Name:Schlaufman, Kevin
Email:kschlauf@mit.edu
Institution:MIT
Title:The Best and Brightest Metal-poor Stars
Topic:Discoveries
Abstract:The chemical abundances of large samples of extremely metal-poor (EMP) stars can be used to investigate metal-free stellar populations, supernovae, and nucleosynthesis as well as the formation and galactic chemical evolution of the Milky Way and its progenitor halos. However, current progress on the study of EMP stars is being limited by their faint apparent magnitudes. NASA's Wide-field Infrared Survey Explorer (WISE) has provided the mid-infrared photometry that is the critical component to a new, efficient metal-poor star selection that identifies bright metal-poor star candidates through their lack of molecular absorption near 4.6 microns. High-resolution follow up has revealed that 3.8% of WISE-selected candidates have [Fe/H] < -3.0 and 32.5% have -3.0 < [Fe/H] < -2.0, matching the yield of traditional dedicated surveys targeting UV spectral features.
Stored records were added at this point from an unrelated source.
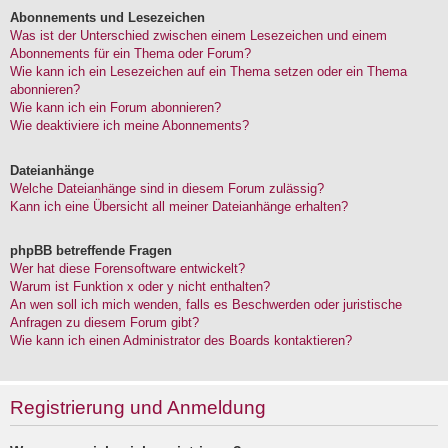
Abonnements und Lesezeichen
Was ist der Unterschied zwischen einem Lesezeichen und einem
Abonnements für ein Thema oder Forum?
Wie kann ich ein Lesezeichen auf ein Thema setzen oder ein Thema
abonnieren?
Wie kann ich ein Forum abonnieren?
Wie deaktiviere ich meine Abonnements?
Dateianhänge
Welche Dateianhänge sind in diesem Forum zulässig?
Kann ich eine Übersicht all meiner Dateianhänge erhalten?
phpBB betreffende Fragen
Wer hat diese Forensoftware entwickelt?
Warum ist Funktion x oder y nicht enthalten?
An wen soll ich mich wenden, falls es Beschwerden oder juristische
Anfragen zu diesem Forum gibt?
Wie kann ich einen Administrator des Boards kontaktieren?
Registrierung und Anmeldung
A survey based on this selection will more than double the number of known EMP stars with V < 12. In addition, the bulge is thought to be the most likely location in the Milky Way of any existing metal-free first-generation stars -- the so-called Population III stars. Unlike traditional techniques, the efficiency of this selection is undiminished in highly-reddened fields. This mid-infrared selection therefore provides the most promising technique ever devised to identify pristine Population III stars. Indeed, this selection has already identified the three most metal-poor stars known in the bulge.